Tower and Tomb
Taking on the mantle of a faith, of any faith, is not easy. It involves giving up your own views, at least in part, in exchange for the vision revealed by scripture, teaching, illumination, or even experience. Doing so is only slightly easier in the context of a roleplaying game.
The important thing to remember, especially for religious belief in the Dark Ages, is that faith is real. People of medieval Europe knew for a fact that there was a God, that humans had souls and that something would happen to them after death. This knowledge was no more questioned, or questionable, than the existence of the earth, rocks, air, or water. In fact, it was questioned less often than the existence of those things. Someone denying the spiritual realm was simply talking nonsense. Demonic possession was the kindest theory one’s neighbors could construct to explain such blasphemous behavior.
Now, the specific nature of the common faith is what all those Crusades and witch-burnings and arguments and riots and students being dunked in the River Seine were about. You needn’t have a complete grasp of the Doctors of the Church or the difference between homoiousios, homoousios and homoios to play a medieval Christian, or even to be a medieval Christian in most cases. (But if a Byzantine torturer asks you, choose the middle one, otherwise we can’t be held responsible for the consequences.) Even priests often knew the words to the Mass but not their meaning and repeated the liturgy like a magical chant rather than explicating the mysteries to their flocks.

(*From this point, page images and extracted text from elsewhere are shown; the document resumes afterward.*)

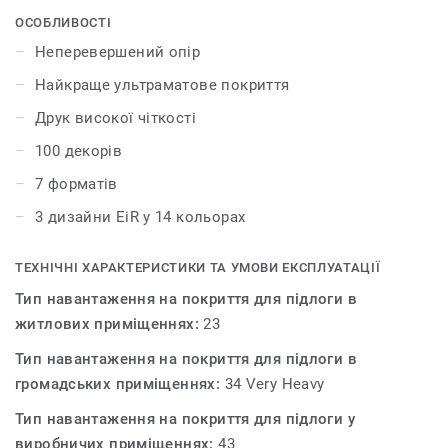
найкращі природні дизайни для створення
ОСОБЛИВОСТІ
гармонійного інтер'єру. Колекція iD Inspiration HT 70
Неперевершений опір
було розроблено для приміщень із високим трафіком.
Найкраще ультраматове покриття
Покриття витримує великі навантаження і вдавлення,
забезпечуючи максимальну стійкість як до статичних,
Друк високої чіткості
так і до рухомих важких навантажень до 800 кг.
100 декорів
7 форматів
3 дизайни EiR у 14 кольорах
ТЕХНІЧНІ ХАРАКТЕРИСТИКИ ТА УМОВИ ЕКСПЛУАТАЦІЇ
Тип навантаження на покриття для підлоги в
житлових приміщеннях:
23
Тип навантаження на покриття для підлоги в
громадських приміщеннях:
34 Very Heavy
Тип навантаження на покриття для підлоги у
виробничих приміщеннях:
43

Needless to say, many folk grew cynical about their Churches at such a time—that dissatisfaction is, after all, part of why heresies spread so far and fast during times of widespread ecclesiastic corruption. Another part of the equation, however, is the fact that virtually all of the populace felt a great need to be connected, often as closely as possible, to the world of the numinous and the holy. A sermon preached with fiery zeal in their home dialect by a mad-eyed stranger touches villagers who have only heard the Mass droned in a language they don’t understand. They have been fed, spiritually.